L’autre enjeu est de replacer Marseille au centre des grandes décisions territoriales, mais aussi avoir voix au chapitre au niveau national. Avec les instances – Métropole, Département et Région – à droite politiquement, le nouveau maire de Marseille commence à « travailler ». « On va pousser politiquement. On veut et on a besoin des outils de transformation sociale, urbaine, logistique… », insiste-t-il.
Pour exemple, le Printemps marseillais proposera à la présidente du Département une orientation pour les 100 millions d’euros de subventions qui devraient être votées cette année pour des projets marseillais. « Il serait antagoniste et incompréhensible que le Département vote contre l’avis de la Ville. On ne veut pas de ravalements de façade de cathédrale. C’est important, mais ce n’est pas la priorité. C’est pour nous l’habitat indigne, les écoles, l’aide aux plus fragiles… Si le Département veut aider Marseille, nous lui montrerons quel chemin emprunter pour le faire ».
Marseille attend également une oreille attentive de la part de l’État et une considération pour la deuxième ville de France. Pour Benoît Payan, « il n’est pas concevable que la capitale de cette région ne soit pas associée à la manière dont ce plan de relance doit être effectué », lâche-t-il ; en référence au Contrat d’avenir, signée lundi à Toulon, avec le président de la région Sud, Renaud Muselier et le chef du gouvernement, Jean Castex, d’où il est rentré contrarié. « Il y a deux jeux dans la vie : on peut jouer à « ni blanc, ni noir » ou à ne pas dire « Marseille ». Le Premier Ministre a gagné dans la deuxième catégorie. Il a réussi l’exploit de ne jamais citer Marseille ».

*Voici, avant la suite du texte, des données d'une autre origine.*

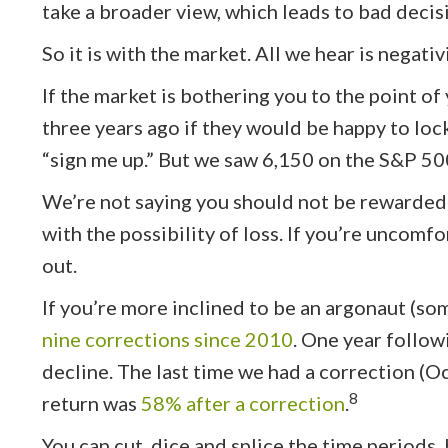
take a broader view, which leads to bad decis
So it is with the market. All we hear is negati
If the market is bothering you to the point of
three years ago if they would be happy to loc
“sign me up.” But we saw 6,150 on the S&P 500
We’re not saying you should not be rewarded f
with the possibility of loss. If you’re uncomfo
out.
If you’re more inclined to be an argonaut (so
nine corrections since 2010
. One year follow
decline. The last time we had a correction (
8
return was
58% after a correction
.
You can cut, dice and splice the time periods, 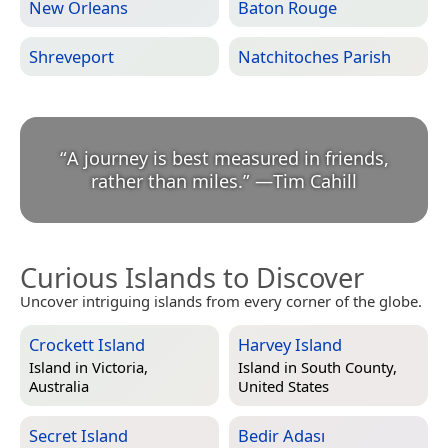
New Orleans
Baton Rouge
Shreveport
Natchitoches Parish
“
A journey is best measured in friends,
rather than miles.
”
—
Tim Cahill
Curious Islands to Discover
Uncover intriguing islands from every corner of the globe.
Crockett Island
Harvey Island
Island in
Victoria,
Island in
South County,
Australia
United States
Secret Island
Bedir Adası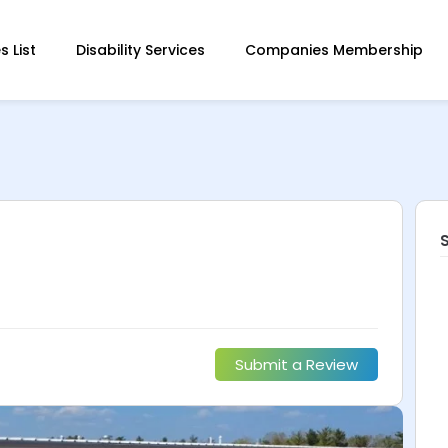
 List
Disability Services
Companies Membership
Submit a Review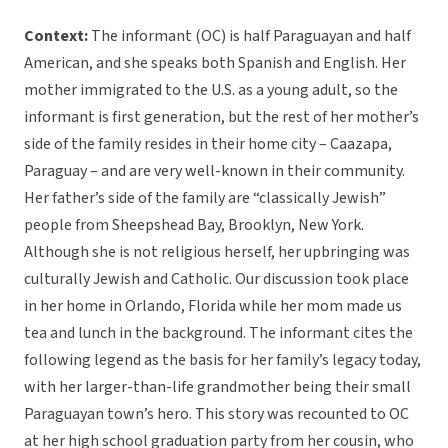
Context:
The informant (OC) is half Paraguayan and half
American, and she speaks both Spanish and English. Her
mother immigrated to the U.S. as a young adult, so the
informant is first generation, but the rest of her mother’s
side of the family resides in their home city – Caazapa,
Paraguay – and are very well-known in their community.
Her father’s side of the family are “classically Jewish”
people from Sheepshead Bay, Brooklyn, New York.
Although she is not religious herself, her upbringing was
culturally Jewish and Catholic. Our discussion took place
in her home in Orlando, Florida while her mom made us
tea and lunch in the background.
The informant cites the
following legend as the basis for her family’s legacy today,
with her larger-than-life grandmother being their small
Paraguayan town’s hero. This story was recounted to OC
at her high school graduation party from her cousin, who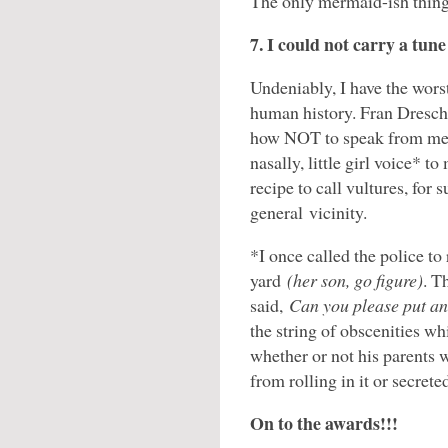
The only mermaid-ish thing 
7. I could not carry a tune
Undeniably, I have the worst
human history. Fran Dresch
how NOT to speak from me
nasally, little girl voice* t
recipe to call vultures, for
general vicinity.
*I once called the police t
yard
(her son, go figure)
. T
said,
Can you please put an
the string of obscenities w
whether or not his parents 
from rolling in it or secrete
On to the awards!!!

Ce lundi 11 janvier, Benoît Payan sera à Paris, à l’occasion du One Planet Summit, pour préparer le Congrès mondial de la nature qui aura lieu au mois de septembre au Parc Chanot. « Marseille existe, Marseille a décidé de changer de destin. C’est une ville qui mérite et qui nécessite toute l’attention du gouvernement et c’est ce que je redirai au Premier ministre ». Il tiendra le même discours au chef de l’État, même si aucun tête-à-tête n’est prévu à ce stade. Reste désormais à savoir si la méthode Payan séduira.